The appropriate use and interpretation of blood cultures and wound cultures will be discussed in more detail in subsequent publications.
What do the characteristics of urine tell us?
The removal of urine is critical for the proper functioning of several body systems. When it comes to water regulation, for example, it also eliminates compounds that are created during metabolic processes but are no longer necessary for the body to function properly. Toxic compounds found in food or medication are examples of this. Tests on the urine can aid in the early detection of disorders of the urinary system, as well metabolic diseases such as diabetes and liver disease. The color, odor, and volume of pee in the urine can all suggest whether or not there is a problem.
Urine that is cloudy or flaky might indicate the presence of a urinary tract infection.
At order to learn more, the urine must be examined either with a test strip or in a laboratory.
Two of them can also be completed at home, however the other three must be completed in a laboratory setting.
How do you give a urine sample?
A sample of urine can be contaminated by germs, cells, and other contaminants, therefore it is a good idea to thoroughly clean the genital region with water – rather than soap – before providing the sample.

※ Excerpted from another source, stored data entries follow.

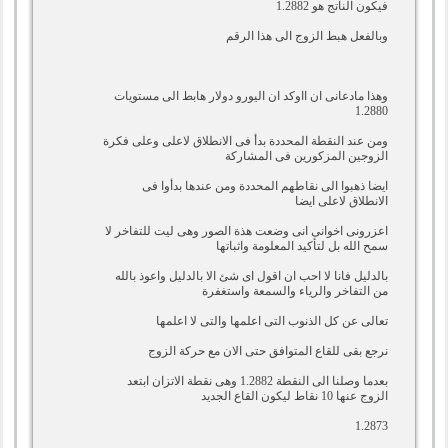
فيكون الناتج هو 1.2882
وبالفعل هبط الزوج الى هذا الرقم
وهذا مادعانى ان ااوكد ان اليورو دولار هابط الى مستويات
1.2880
ومن عند النقطة المحددة بدأ فى الانطلاق لاعلى وعلى فكرة
الزوجين المزكورين فى المشاركة
ايضا ذهبوا الى نقاطهم المحددة ومن عندها بدأوا فى
الانطلاق لاعلى ايضا
اعزرونى اخوانى انى وضعت هذة الصور وهى ليت للتفاخر لا
سمح الله بل لتأكيد المعلومة واثباتها
بالدليل فانا لا احب ان اقول اى شئ الا بالدليل واعوذ بالله
من التفاخر والرياء والسمعة واستغفرة
تعالى عن كل الذنوب التى اعلمها والتى لا اعلمها
نرجع بقى للقاع المتوافق حتى الان مع حركة الزوج
بعدما وصلنا الى النقطة 1.2882 وهى نقطة الاتزان ابتعد
الزوج عنها 10 نقاط ليكون القاع الجديد
1.2873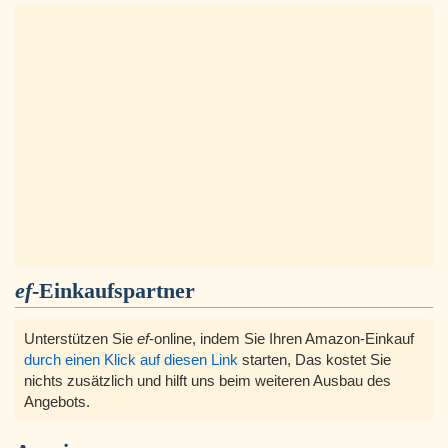
ef
-Einkaufspartner
Unterstützen Sie
ef
-online, indem Sie Ihren Amazon-Einkauf
durch einen Klick auf diesen Link
starten, Das kostet Sie
nichts zusätzlich und hilft uns beim weiteren Ausbau des
Angebots.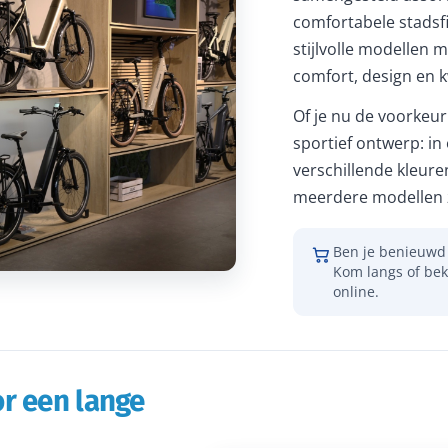
comfortabele stadsfi
stijlvolle modellen m
comfort, design en kw
Of je nu de voorkeur 
sportief ontwerp: in
verschillende kleure
meerdere modellen z
Ben je benieuwd 
Kom langs of bek
online.
r een lange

The use of “clean” midstream urine is necessary in order to obtain an accurate result while avoiding bacterial contamination.
By stopping the flow of pee after a few seconds and then collecting the middle section of the urine in a cup, you may get a sample of midstream urine. When you go in for your specific test, your doctor will let you know if there is anything else you should be concerned about.
Rapid urine test
A fast pee test is the most efficient method of testing urine. A test strip with little square colored fields on it is dipped into the urine sample for a few seconds, and the results are read out loud. After then, you’ll have to wait a little while for the outcome to be revealed. The color of the fields on the test strip changes depending on the concentration of the specific chemical you are testing for at the time of the test. The colors of the fields are then compared to a color table to determine which is the most accurate.

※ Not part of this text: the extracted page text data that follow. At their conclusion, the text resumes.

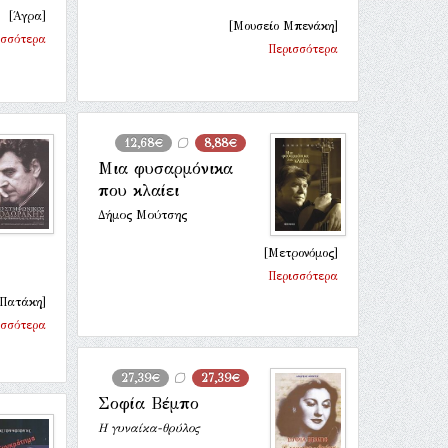
[Άγρα]
[Μουσείο Μπενάκη]
ισσότερα
Περισσότερα
12,68€
8,88€
Μια φυσαρμόνικα
που κλαίει
Δήμος Μούτσης
[Μετρονόμος]
Περισσότερα
 Πατάκη]
ισσότερα
27,39€
27,39€
Σοφία Βέμπο
Η γυναίκα-θρύλος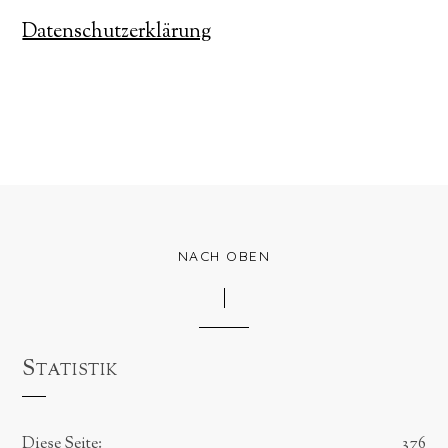
Datenschutzerklärung
NACH OBEN
Statistik
Diese Seite:
376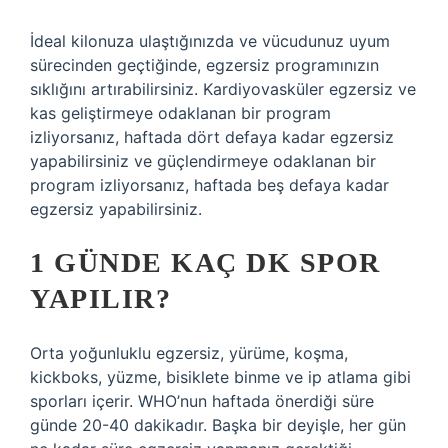
İdeal kilonuza ulaştığınızda ve vücudunuz uyum
sürecinden geçtiğinde, egzersiz programınızın
sıklığını artırabilirsiniz. Kardiyovasküler egzersiz ve
kas geliştirmeye odaklanan bir program
izliyorsanız, haftada dört defaya kadar egzersiz
yapabilirsiniz ve güçlendirmeye odaklanan bir
program izliyorsanız, haftada beş defaya kadar
egzersiz yapabilirsiniz.
1 GÜNDE KAÇ DK SPOR
YAPILIR?
Orta yoğunluklu egzersiz, yürüme, koşma,
kickboks, yüzme, bisiklete binme ve ip atlama gibi
sporları içerir. WHO’nun haftada önerdiği süre
günde 20-40 dakikadır. Başka bir deyişle, her gün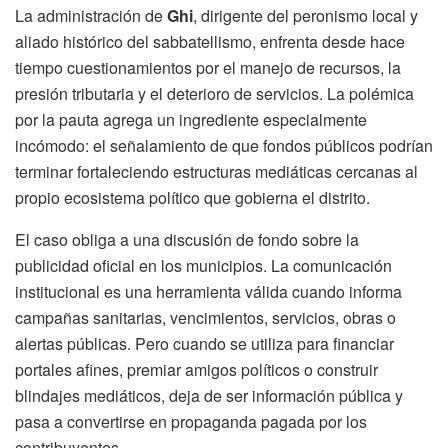
La administración de
Ghi
, dirigente del peronismo local y
aliado histórico del sabbatellismo, enfrenta desde hace
tiempo cuestionamientos por el manejo de recursos, la
presión tributaria y el deterioro de servicios. La polémica
por la pauta agrega un ingrediente especialmente
incómodo: el señalamiento de que fondos públicos podrían
terminar fortaleciendo estructuras mediáticas cercanas al
propio ecosistema político que gobierna el distrito.
El caso obliga a una discusión de fondo sobre la
publicidad oficial en los municipios. La comunicación
institucional es una herramienta válida cuando informa
campañas sanitarias, vencimientos, servicios, obras o
alertas públicas. Pero cuando se utiliza para financiar
portales afines, premiar amigos políticos o construir
blindajes mediáticos, deja de ser información pública y
pasa a convertirse en propaganda pagada por los
contribuyentes.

- It demonstrates which colors correspond to normal and abnormal levels.
- It is common practice to do rapid urine tests as part of normal exams, such as those performed at a family doctor’s office, during prenatal visits, when a patient is being admitted to the hospital, or before to surgery.
- It is used by certain persons with diabetes to check their blood sugar levels.
- A prescription is not required for the test strips, which may be purchased at any pharmacy or over the internet.
What substances can a rapid urine test detect?
Due to the fact that several compounds are typically detected in only specific concentrations in urine, greater or lower levels indicate a divergence from the normal range. A quick urine test can be used to screen for the presence of the following substances:
- Acidity of the urine is measured by the PH value (pH value). According to diet, normal values vary from around 5 to 7
- Values under 5 are too acidic, whereas values above 7 are not acidic enough
- Normal values range from about 5 to 7
- Protein (which is seldom seen in urine)
- Sugar (glucose, which is not often detected in urine)
- Nitrite (which is not typically found in urine)
- Ketone (which is a metabolic product, which is not typically seen in urine)
- It contains bilirubin, which is a breakdown component of hemoglobin that is not normally detected in urine. Urobilinogen (a bilirubin breakdown product that is not typically seen in urine)
- Urobilinogen (a bilirubin breakdown product that is not usually found in urine)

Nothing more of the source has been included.